Trump Pressure Campaign Against Election Officials Highlighted in Fourth January 6th Hearing

Jun 21, 2022
7:07 PM

A video exhibit plays as the House select committee investigating the Jan. 6 attack on the U.S. Capitol continues to reveal its findings of a year-long investigation, at the Capitol in Washington, Monday, June 13, 2022. (AP Photo/Susan Walsh)

WASHINGTON, D.C. — The fourth made-for-TV hearing was held Tuesday by the House Select Committee to investigate the January 6th attack on the Capitol.

The hearing focused on the pressure campaign by Trump allies against state and local officials to overturn the election results that made Joe Biden president.

“Mr. Trump was told by his own advisers that he had no basis for his stolen election claims yet he continued to pressure state officials to change the election results,” said Rep. Liz Cheney (R-WY) in her opening statement.

Rep. Adam Schiff (D-CA) led questioning Tuesday of the committee’s witnesses, which included a series of highly produced video montages of intimidation and threats by Trump supporters against election officials.

“The punishment for treason is death, “said an armed dissident in a cowboy hat looking directly into the camera in one of the clips presented by the committee.

The witnesses Tuesday were Arizona House Speaker Rusty Bowers, Georgia Secretary of State Brad Raffensperger, and Georgia Chief Operating Officer Gabriel Sterling, all Republicans.

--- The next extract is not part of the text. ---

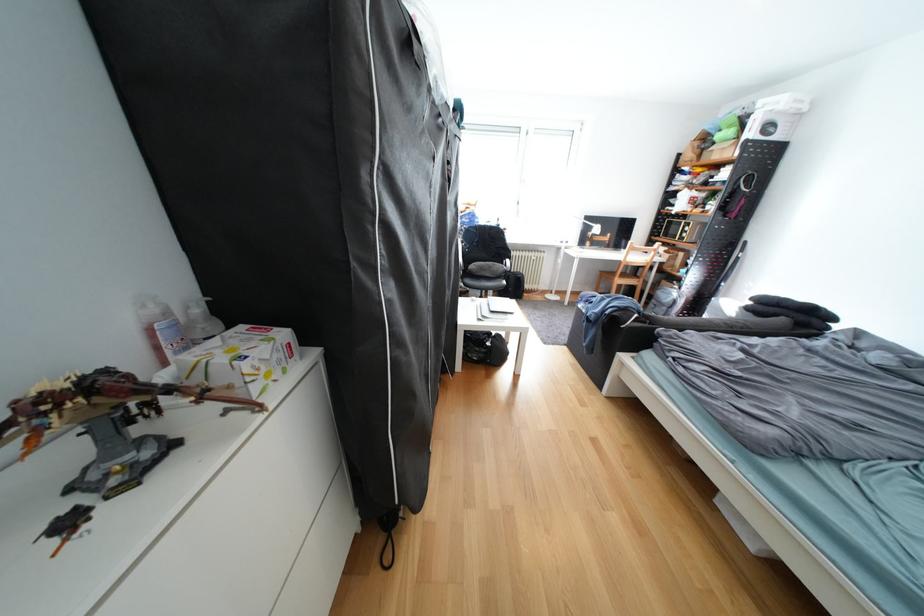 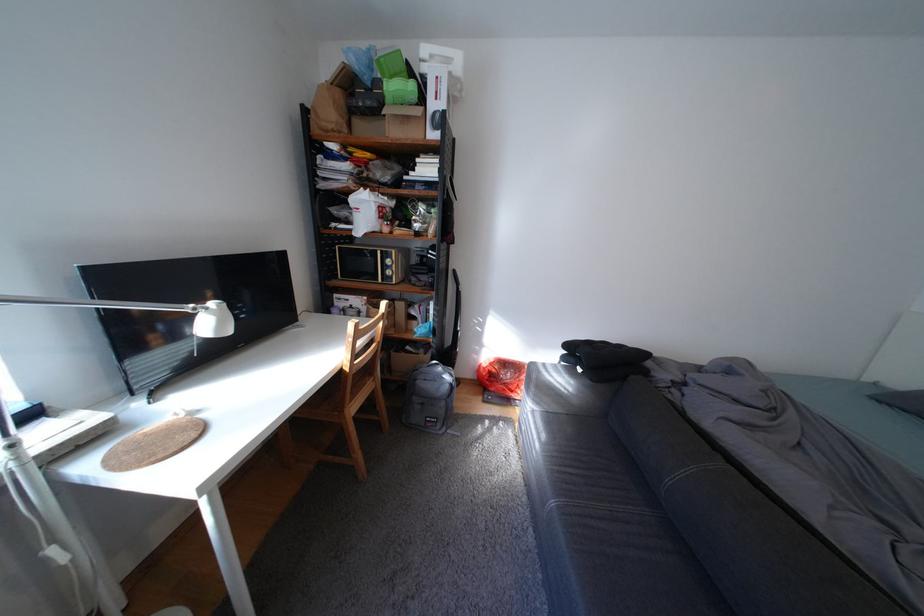 Where in the second image is the point corresponding to the point at 889,363 from the first image?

Schiff began by asking Speaker Bowers about the former president’s claim that Bowers had said the election was not legitimate. “Anywhere, anyone, anytime that said I said the election was rigged … that is untrue,” said Bowers, who then recounted to the committee in painstaking detail the interactions he’d had with the White House in the weeks after the election.

Bowers said President Trump’s attorney, disgraced former New York City mayor Rudy Giuliani, claimed that 200,000 “illegal immigrants” had voted in the Arizona election.

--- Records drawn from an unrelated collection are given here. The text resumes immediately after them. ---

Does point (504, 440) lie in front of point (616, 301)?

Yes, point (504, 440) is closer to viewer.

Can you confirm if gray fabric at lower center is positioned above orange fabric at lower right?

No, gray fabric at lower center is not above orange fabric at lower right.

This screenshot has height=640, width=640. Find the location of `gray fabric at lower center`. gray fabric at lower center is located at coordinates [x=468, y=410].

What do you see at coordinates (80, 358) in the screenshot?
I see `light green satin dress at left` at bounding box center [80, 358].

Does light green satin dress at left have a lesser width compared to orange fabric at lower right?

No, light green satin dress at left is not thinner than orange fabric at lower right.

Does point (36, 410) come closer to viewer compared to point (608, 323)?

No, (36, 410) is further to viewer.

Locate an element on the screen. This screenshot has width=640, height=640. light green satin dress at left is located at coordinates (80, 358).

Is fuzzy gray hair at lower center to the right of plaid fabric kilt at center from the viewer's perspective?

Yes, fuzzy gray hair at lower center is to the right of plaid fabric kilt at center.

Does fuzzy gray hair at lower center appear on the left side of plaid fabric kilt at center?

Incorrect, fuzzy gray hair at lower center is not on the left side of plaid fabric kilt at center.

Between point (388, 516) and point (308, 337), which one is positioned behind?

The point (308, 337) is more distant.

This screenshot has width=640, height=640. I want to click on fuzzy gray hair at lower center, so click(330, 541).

“Do you have names?” Bowers said he asked Giuliani, who said that the Trump team did have names. But Giuliani never provided any names to Bowers, according to the Arizona House Speaker.

“It is a tenant of my faith that the Constitution is divinely inspired,” Bowers said as to why he refused to overturn the Arizona election results to favor Trump, despite several attempts by the Trump team, lead by Giuliani, to pressure him to do so.

Bowers confirmed that Rep. Andy Biggs (R-AZ) had sent him a letter asking him to overturn the election.

In a previous hearing, the committee said that some members of Congress had asked Trump for a presidential pardon for their role in the January 6th insurrection. It is unclear if Biggs is among those members.

In Arizona, fake electors gathered and sent a fake election certificate to the Senate in the hopes that it would be given to then Vice President Mike Pence in the hope of stealing Arizona’s electoral count for Trump, according to committee testimony.

A staffer for Sen. Ron Johnson (R-WI) asked if the Wisconsin Republican could hand-deliver the fake elector certificate to the Vice President, according to evidence presented by the committee. The request was declined, according to text messages presented by the committee.

The next witnesses to testify were Raffensperger and Sterling from Georgia. Raffensperger testified that President Biden won the presidential election in Georgia by “approximately 12,000 votes.”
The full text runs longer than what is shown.